Data to use

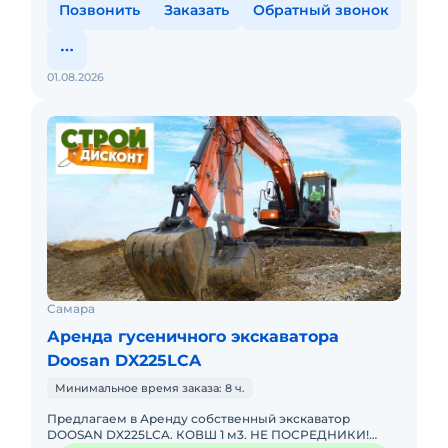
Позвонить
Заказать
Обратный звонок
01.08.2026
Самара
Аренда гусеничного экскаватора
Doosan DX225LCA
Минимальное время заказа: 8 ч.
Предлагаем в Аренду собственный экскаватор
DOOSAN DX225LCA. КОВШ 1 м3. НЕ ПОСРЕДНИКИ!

* * *

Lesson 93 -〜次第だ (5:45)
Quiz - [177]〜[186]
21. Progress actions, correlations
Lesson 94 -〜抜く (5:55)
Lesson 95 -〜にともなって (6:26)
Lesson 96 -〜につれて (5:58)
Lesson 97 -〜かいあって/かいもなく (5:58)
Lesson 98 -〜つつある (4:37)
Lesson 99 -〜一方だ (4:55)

Work to be completed
Please report, as a bare number, how many lines of the data contain the word "Lesson".

Answer space
7